Sustainability is based on a simple principle: Everything that we need for our survival and well-being depends, either directly or indirectly, on our natural environment. Sustainability creates and maintains the conditions under which humans and nature can exist in productive harmony, that permit fulfilling the social, economic and other requirements of present and future generations.

Sustainability is important to making sure that we have and will continue to have, the water, materials, and resources to protect human health and our environment. (Source: EPA)
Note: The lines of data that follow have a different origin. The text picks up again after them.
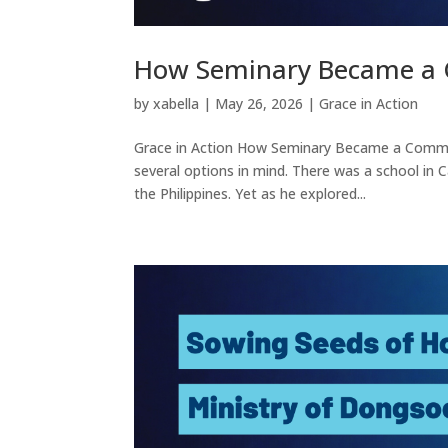
How Seminary Became a 
by
xabella
|
May 26, 2026
|
Grace in Action
Grace in Action How Seminary Became a Commu
several options in mind. There was a school in 
the Philippines. Yet as he explored...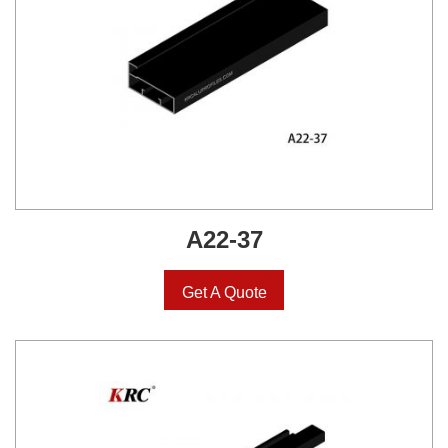
A22-37
Get A Quote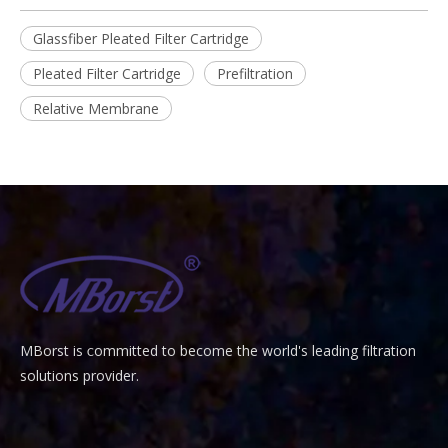
Glassfiber Pleated Filter Cartridge
Pleated Filter Cartridge
Prefiltration
Relative Membrane
MBorst is
ommitted to become the world's leading filtration
C
solutions provider.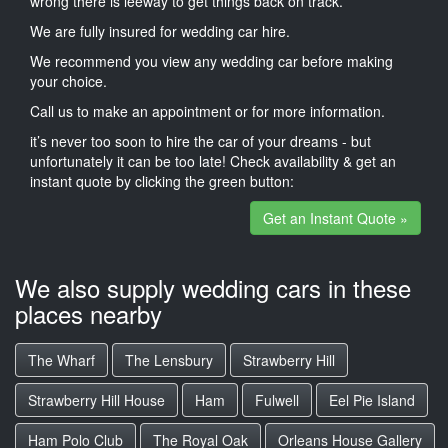
wrong there is leeway to get things back on track.
We are fully insured for wedding car hire.
We recommend you view any wedding car before making
your choice.
Call us to make an appointment or for more information.
it’s never too soon to hire the car of your dreams - but
unfortunately it can be too late! Check availability & get an
instant quote by clicking the green button:
Get an Instant Quote »
We also supply wedding cars in these
places nearby
The Wharf
The Lensbury
Strawberry Hill
Strawberry Hill House
Ham
Fulwell
Eel Pie Island
Ham Polo Club
The Royal Oak
Orleans House Gallery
At Refresh Riverside, you'll learn about:

• Recycling

• Renewable Energy

• Energy Reduction

Water Conservation

• Sustainable Gardening

• Green Technology

• Saving $$$ on your bills

Water Conservation

Riverside sits right at border between the California Coast and the Mojave Desert. The region’s climate is hot and dry and temperatures often reach 100°F or higher in the summer. We all know that this is not an area that experiences much rainfall or has much water naturally available. In fact, Riverside’s primary water source is the rain and snow that falls in the San Bernardino Mountains, and this precious resource requires very careful management to ensure that everyone in the region has enough water. And that’s tough to do while global temperatures continue to rise and desert regions grow.

The average American uses 151.9 gallons of water every day! That’s 55,443.5 gallons each year! At this rate, it won’t be long until dry regions like Riverside won’t have enough water to go around. That’s a scary thought, but there are lots of simple things you can do throughout your day and little changes you can make to your home to decrease your water usage by up to 30%.  
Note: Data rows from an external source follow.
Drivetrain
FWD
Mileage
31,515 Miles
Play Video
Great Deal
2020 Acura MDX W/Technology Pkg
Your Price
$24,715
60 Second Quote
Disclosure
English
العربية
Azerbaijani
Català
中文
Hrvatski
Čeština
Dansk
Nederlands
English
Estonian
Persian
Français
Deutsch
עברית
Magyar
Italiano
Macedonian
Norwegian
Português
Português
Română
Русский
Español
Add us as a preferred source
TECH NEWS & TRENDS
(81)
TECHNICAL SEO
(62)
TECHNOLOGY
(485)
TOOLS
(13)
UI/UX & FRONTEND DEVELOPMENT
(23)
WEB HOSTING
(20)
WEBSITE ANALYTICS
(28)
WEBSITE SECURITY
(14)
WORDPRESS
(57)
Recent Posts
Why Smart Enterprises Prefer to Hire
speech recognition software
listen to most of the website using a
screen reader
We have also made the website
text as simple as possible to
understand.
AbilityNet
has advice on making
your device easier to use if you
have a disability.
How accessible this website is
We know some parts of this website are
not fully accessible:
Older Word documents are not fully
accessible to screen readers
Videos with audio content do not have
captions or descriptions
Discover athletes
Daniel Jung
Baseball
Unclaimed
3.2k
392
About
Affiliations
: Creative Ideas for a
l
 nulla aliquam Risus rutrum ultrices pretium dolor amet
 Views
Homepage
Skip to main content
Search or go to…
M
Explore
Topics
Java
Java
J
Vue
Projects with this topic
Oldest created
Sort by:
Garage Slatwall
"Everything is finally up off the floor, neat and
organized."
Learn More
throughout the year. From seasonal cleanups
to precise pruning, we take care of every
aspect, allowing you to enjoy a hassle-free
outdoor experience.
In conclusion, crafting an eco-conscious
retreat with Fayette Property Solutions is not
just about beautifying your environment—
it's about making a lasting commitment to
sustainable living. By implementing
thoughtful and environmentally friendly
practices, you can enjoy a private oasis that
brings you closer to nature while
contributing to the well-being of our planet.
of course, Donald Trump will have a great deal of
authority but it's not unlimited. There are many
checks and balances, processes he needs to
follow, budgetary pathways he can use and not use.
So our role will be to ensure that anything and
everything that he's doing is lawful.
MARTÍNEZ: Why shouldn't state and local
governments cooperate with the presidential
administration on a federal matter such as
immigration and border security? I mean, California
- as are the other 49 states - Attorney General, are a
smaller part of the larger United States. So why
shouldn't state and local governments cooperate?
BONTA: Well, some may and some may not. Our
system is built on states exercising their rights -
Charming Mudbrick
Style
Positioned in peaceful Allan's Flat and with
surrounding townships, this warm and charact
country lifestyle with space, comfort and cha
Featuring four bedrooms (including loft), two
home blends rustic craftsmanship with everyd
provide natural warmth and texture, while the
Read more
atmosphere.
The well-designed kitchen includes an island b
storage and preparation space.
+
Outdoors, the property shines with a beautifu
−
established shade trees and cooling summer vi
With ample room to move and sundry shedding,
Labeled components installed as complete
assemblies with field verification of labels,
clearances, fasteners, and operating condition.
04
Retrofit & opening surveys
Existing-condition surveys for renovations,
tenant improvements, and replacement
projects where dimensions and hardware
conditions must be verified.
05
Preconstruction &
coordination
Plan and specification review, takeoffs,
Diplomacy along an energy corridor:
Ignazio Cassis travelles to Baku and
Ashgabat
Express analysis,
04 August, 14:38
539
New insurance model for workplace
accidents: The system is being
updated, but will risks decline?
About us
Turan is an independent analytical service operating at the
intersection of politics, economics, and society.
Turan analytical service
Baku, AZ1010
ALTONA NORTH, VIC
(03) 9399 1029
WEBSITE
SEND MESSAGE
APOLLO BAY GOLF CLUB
And as an extra bonus, decreasing your water usage can save your family money! If every American household reduced their water usage by 30%, it would save $11.3 million per day, or more than $4 billion per year!
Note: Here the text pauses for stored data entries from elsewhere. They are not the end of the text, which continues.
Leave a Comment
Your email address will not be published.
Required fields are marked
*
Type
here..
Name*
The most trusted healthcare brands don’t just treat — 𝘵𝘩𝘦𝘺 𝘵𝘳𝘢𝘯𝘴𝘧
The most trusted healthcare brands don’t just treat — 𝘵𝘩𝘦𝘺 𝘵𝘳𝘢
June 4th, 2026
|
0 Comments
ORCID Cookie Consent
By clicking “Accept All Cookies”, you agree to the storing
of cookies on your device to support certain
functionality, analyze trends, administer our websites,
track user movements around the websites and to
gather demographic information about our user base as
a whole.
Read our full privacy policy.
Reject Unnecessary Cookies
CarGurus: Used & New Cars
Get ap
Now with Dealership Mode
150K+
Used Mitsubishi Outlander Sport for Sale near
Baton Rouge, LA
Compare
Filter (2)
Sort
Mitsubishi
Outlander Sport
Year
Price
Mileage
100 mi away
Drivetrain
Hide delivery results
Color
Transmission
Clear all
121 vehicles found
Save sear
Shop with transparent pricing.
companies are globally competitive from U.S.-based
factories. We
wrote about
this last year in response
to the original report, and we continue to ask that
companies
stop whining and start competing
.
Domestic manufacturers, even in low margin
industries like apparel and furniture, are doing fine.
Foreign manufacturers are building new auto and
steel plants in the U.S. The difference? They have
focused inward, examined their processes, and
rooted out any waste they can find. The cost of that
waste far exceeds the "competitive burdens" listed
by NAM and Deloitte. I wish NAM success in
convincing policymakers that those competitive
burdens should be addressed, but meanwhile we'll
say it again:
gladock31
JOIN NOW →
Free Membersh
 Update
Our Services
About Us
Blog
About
So what can you do to reduce your water consumption? Let’s start with you daily routine:

  • Showers: by installing a low-flow showerhead and taking 10 minutes or less to wash off, you can save 2.8 gallons per day. And remember, short showers use much less water than baths!

  • Toilets: by installing a low-flow toilet you can save 10.3 gallons per day

  • Leaks: bleaky faucets waste, on average, almost 10 gallons per day. Fix your leaks! Or use buckets under leaky faucets to catch dripping water, then use that water!

  • Dishes: newer dishwashers are actually quite water efficient, but only if they’re full when you use them. Wait to run the dishwasher until you have enough dishes to fill it up. And if you do your dishes by hand, plug your sink and wash in a soapy basin rather than leaving the faucet running.

  • Brushing teeth: turn the faucet off while you brush! That running water does nothing but disappear down the drain.


There are also plenty of easy changes you can make to the outside of your house to save water

  • Lawn: water your lawn for short periods in the cool early morning, before the day warms up. You can keep your lawn green with much less water this way, because much less water will be evaporated away.

  • Lawn alternatives: get rid of your grass completely! There are lots of drought-tolerant plants that love the hot, dry Riverside climate and require very little water to thrive. Cactus, succulents, lavenders and bougainvillas are great examples, and you can find an extensive list here:

  • Lawn alternatives: if you want to have a green lawn but cut down on your watering, consider installing artificial turf. Riverside Public Utilities offers a $0.40 rebate per square foot of artificial turf installed. Find more info here:

  • Water catchment: it doesn’t rain very much in Riverside but you can capitalize on the rain that does fall by building a catchment system. Put plastic barrels at the spouts of your rain gutters to catch the rain that falls on your roof, then use that water for your plants. Not only does this save you water, but it also reduces the amount of runoff created by urban sprawl.